_WORK TO BE COMPLETED_
Return all of the data verbatim, dropping any picture.

_INFORMATION SHOWN_
* * * *

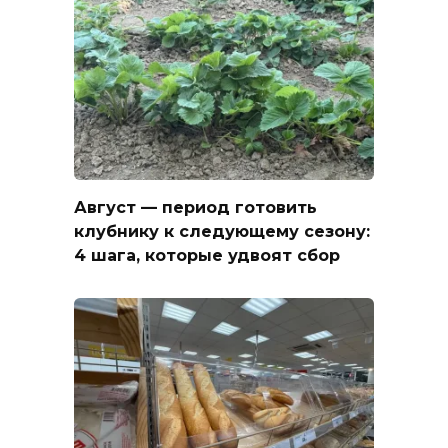
Август — период готовить
клубнику к следующему сезону:
4 шага, которые удвоят сбор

* * * *

_SOLUTION TO THIS EXERCISE_
Август — период готовить
клубнику к следующему сезону:
4 шага, которые удвоят сбор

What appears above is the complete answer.